Dengan segala tantangan ini, penting untuk menegaskan bahwa demokrasi bukanlah sesuatu yang selesai, melainkan proses yang harus dirawat setiap saat. Demokrasi bukan hanya tugas pemerintah atau partai politik, tetapi juga tanggung jawab bersama seluruh elemen bangsa.

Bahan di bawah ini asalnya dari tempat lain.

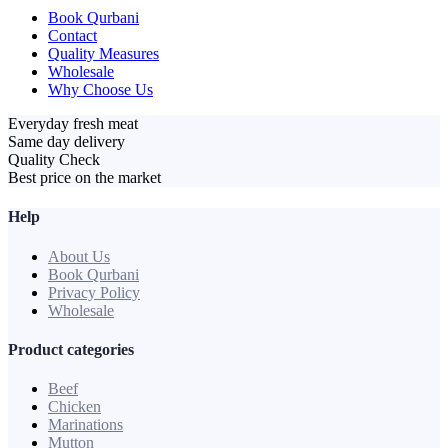
Book Qurbani
Contact
Quality Measures
Wholesale
Why Choose Us
Everyday fresh meat
Same day delivery
Quality Check
Best price on the market
Help
About Us
Book Qurbani
Privacy Policy
Wholesale
Product categories
Beef
Chicken
Marinations
Mutton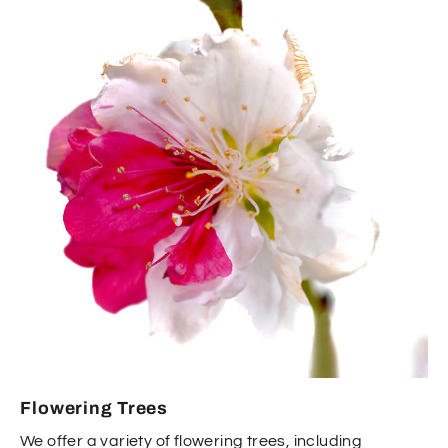
Flowering Trees
We offer a variety of flowering trees, including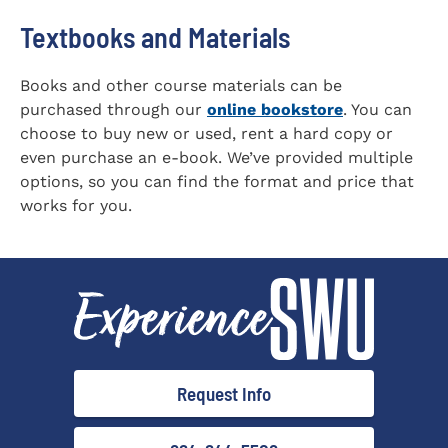
Textbooks and Materials
Books and other course materials can be
purchased through our
online bookstore
. You can
choose to buy new or used, rent a hard copy or
even purchase an e-book. We’ve provided multiple
options, so you can find the format and price that
works for you.
Request Info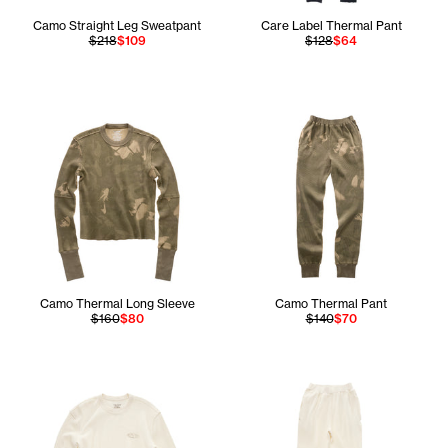
Camo Straight Leg Sweatpant
Care Label Thermal Pant
$218
$109
$128
$64
Camo Thermal Long Sleeve
Camo Thermal Pant
$160
$80
$140
$70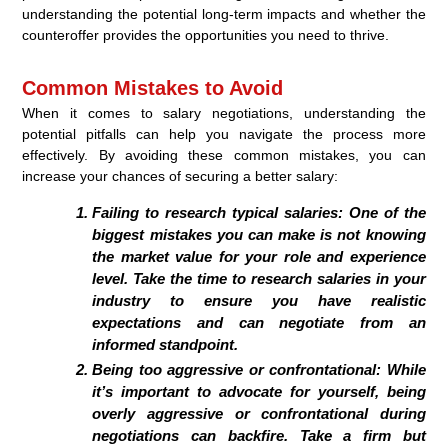
understanding the potential long-term impacts and whether the
counteroffer provides the opportunities you need to thrive.
Common Mistakes to Avoid
When it comes to salary negotiations, understanding the
potential pitfalls can help you navigate the process more
effectively. By avoiding these common mistakes, you can
increase your chances of securing a better salary:
Failing to research typical salaries: One of the
biggest mistakes you can make is not knowing
the market value for your role and experience
level. Take the time to research salaries in your
industry to ensure you have realistic
expectations and can negotiate from an
informed standpoint.
Being too aggressive or confrontational: While
it’s important to advocate for yourself, being
overly aggressive or confrontational during
negotiations can backfire. Take a firm but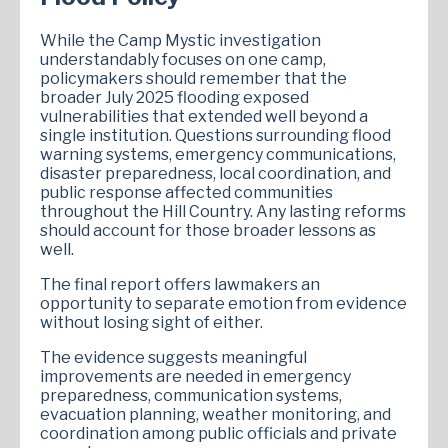
While the Camp Mystic investigation
understandably focuses on one camp,
policymakers should remember that the
broader July 2025 flooding exposed
vulnerabilities that extended well beyond a
single institution. Questions surrounding flood
warning systems, emergency communications,
disaster preparedness, local coordination, and
public response affected communities
throughout the Hill Country. Any lasting reforms
should account for those broader lessons as
well.
The final report offers lawmakers an
opportunity to separate emotion from evidence
without losing sight of either.
The evidence suggests meaningful
improvements are needed in emergency
preparedness, communication systems,
evacuation planning, weather monitoring, and
coordination among public officials and private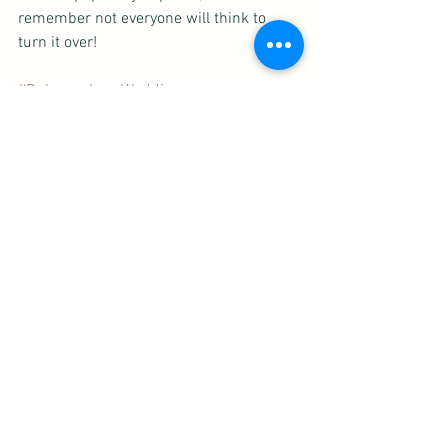
remember not everyone will think to 
turn it over! 
#DubuqueIowaWedding
#CedarRapidsIowaWedding
#IowaCityIowaWedding
#weddingtips
#weddinginvitations
#Detailscard
See All
Recent Posts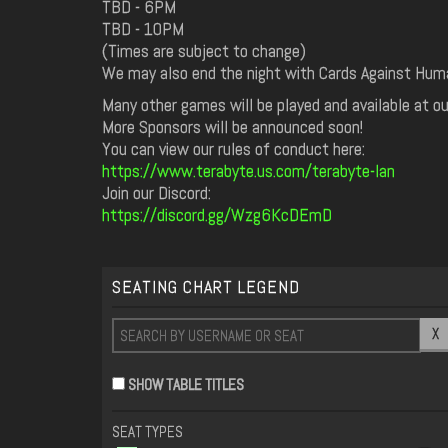
TBD - 6PM
TBD - 10PM
(Times are subject to change)
We may also end the night with Cards Against Huma
Many other games will be played and available at ou
More Sponsors will be announced soon!
You can view our rules of conduct here:
https://www.terabyte.us.com/terabyte-lan
Join our Discord:
https://discord.gg/Wzg6KcDEmD
SEATING CHART LEGEND
X
SHOW TABLE TITLES
SEAT TYPES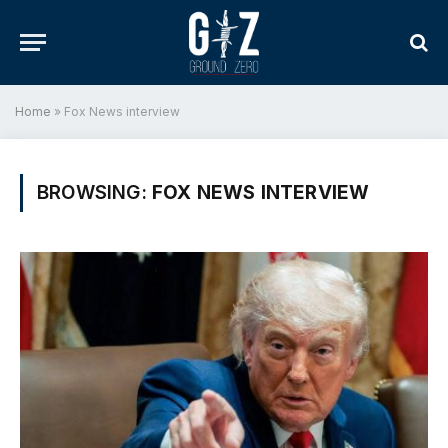
Home
»
Fox News interview
BROWSING:
FOX NEWS INTERVIEW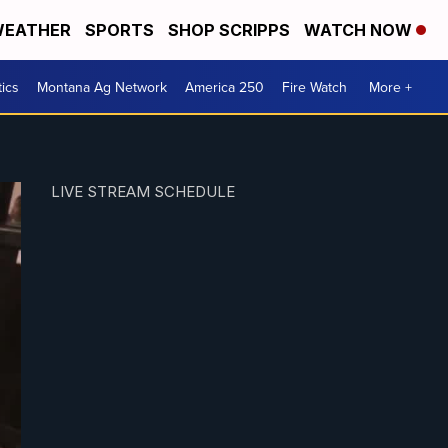
EATHER
SPORTS
SHOP SCRIPPS
WATCH NOW
tics
Montana Ag Network
America 250
Fire Watch
More +
LIVE STREAM SCHEDULE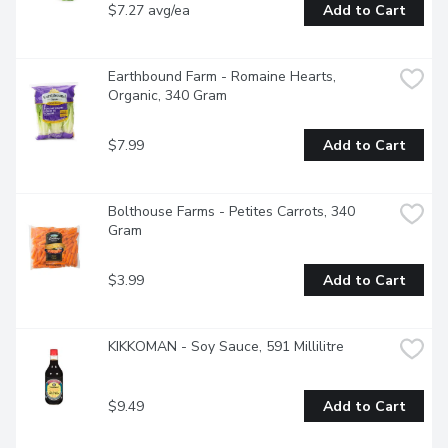
$7.27 avg/ea
Add to Cart
Earthbound Farm - Romaine Hearts, 
Organic, 340 Gram
$7.99
Add to Cart
Bolthouse Farms - Petites Carrots, 340 
Gram
$3.99
Add to Cart
KIKKOMAN - Soy Sauce, 591 Millilitre
$9.49
Add to Cart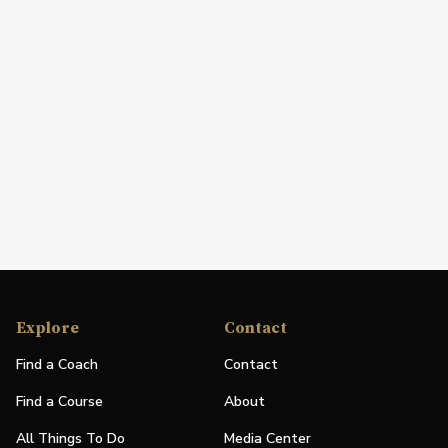
Explore
Contact
Find a Coach
Contact
Find a Course
About
All Things To Do
Media Center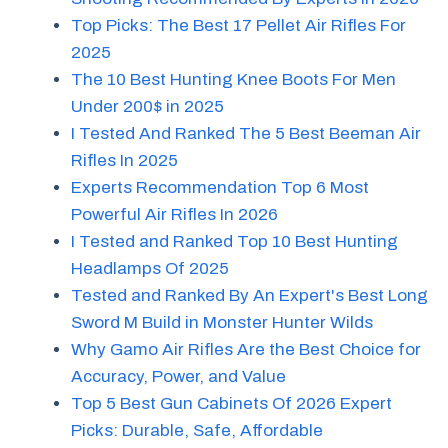
Top Picks: The Best 17 Pellet Air Rifles For
2025
The 10 Best Hunting Knee Boots For Men
Under 200$ in 2025
I Tested And Ranked The 5 Best Beeman Air
Rifles In 2025
Experts Recommendation Top 6 Most
Powerful Air Rifles In 2026
I Tested and Ranked Top 10 Best Hunting
Headlamps Of 2025
Tested and Ranked By An Expert's Best Long
Sword M Build in Monster Hunter Wilds
Why Gamo Air Rifles Are the Best Choice for
Accuracy, Power, and Value
Top 5 Best Gun Cabinets Of 2026 Expert
Picks: Durable, Safe, Affordable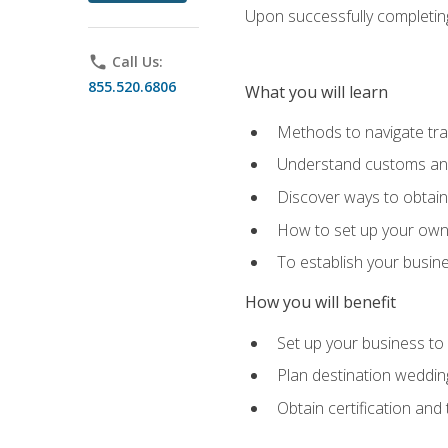
Upon successfully completing 
phone
Call Us:
855.520.6806
What you will learn
Methods to navigate trav
Understand customs and 
Discover ways to obtain 
How to set up your own 
To establish your busin
How you will benefit
Set up your business to
Plan destination wedding
Obtain certification and 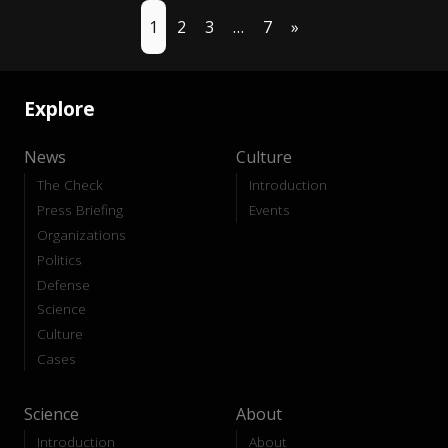
1
2
3
…
7
»
Explore
News
Culture
The Check
Introduction
Press Briefing
Events
Organizations
Politics
Defense
Science
Culture
Cases
Science
About
Introduction
About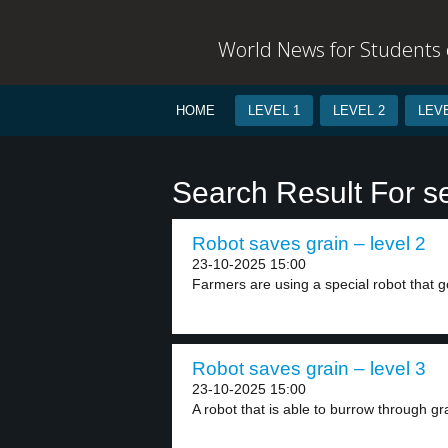
World News for Students o
HOME
LEVEL 1
LEVEL 2
LEVE
Search Result For s
Robot saves grain – level 2
23-10-2025 15:00
Farmers are using a special robot that g
Robot saves grain – level 3
23-10-2025 15:00
A robot that is able to burrow through gra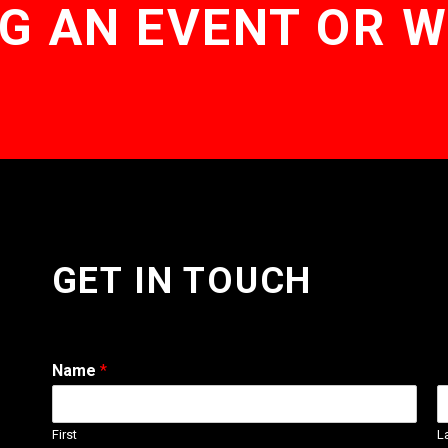
G AN EVENT OR 
GET IN TOUCH
Name
*
First
L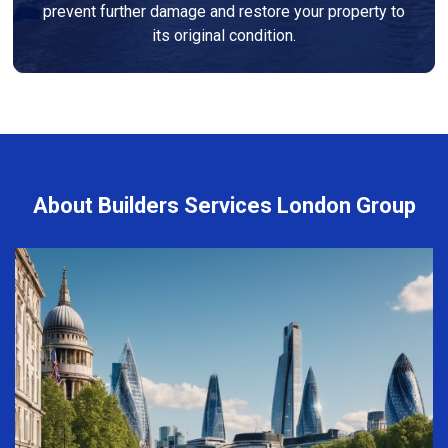
prevent further damage and restore your property to
its original condition.
About Builders Services London Group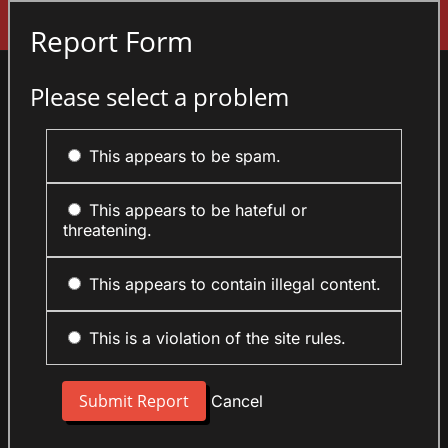
Sign In
Report Form
Please select a problem
This appears to be spam.
This appears to be hateful or
threatening.
This appears to contain illegal content.
This is a violation of the site rules.
Cancel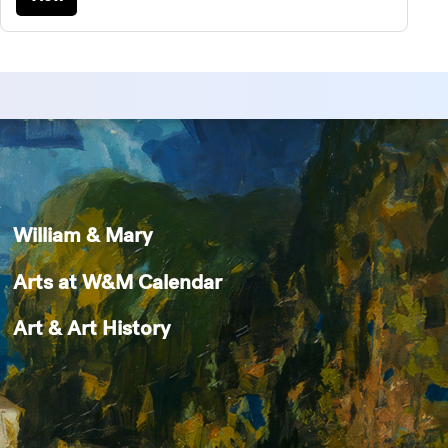
William & Mary
Arts at W&M Calendar
Art & Art History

Pemerintah harus memastikan regulasi tidak digunakan untuk membungkam kritik, melainkan untuk melindungi hak-hak dasar warga. Aparat keamanan perlu mengubah paradigma, bahwa unjuk rasa bukan ancaman, melainkan bagian dari demokrasi yang sehat. Media dan organisasi masyarakat sipil juga perlu terus mengedukasi publik, agar rakyat memahami hak-haknya serta berani bersuara dengan cara yang konstruktif.

Yang tidak kalah penting, masyarakat sendiri harus aktif terlibat, tidak hanya pada saat pemilu, tetapi juga dalam mengawasi jalannya pemerintahan sehari-hari. Demokrasi hanya akan kuat jika rakyatnya kritis, partisipatif, dan berani menyuarakan kebenaran.

Memaknai Hari Demokrasi Internasional

Hari Demokrasi Internasional seharusnya menjadi cermin bagi bangsa Indonesia. Apakah kita ingin demokrasi hanya berhenti pada ritual pemilu lima tahunan, ataukah kita ingin membangun demokrasi yang hidup setiap hari dalam praktik pemerintahan yang transparan, kebijakan yang berpihak pada rakyat, dan ruang publik yang terbuka untuk kritik?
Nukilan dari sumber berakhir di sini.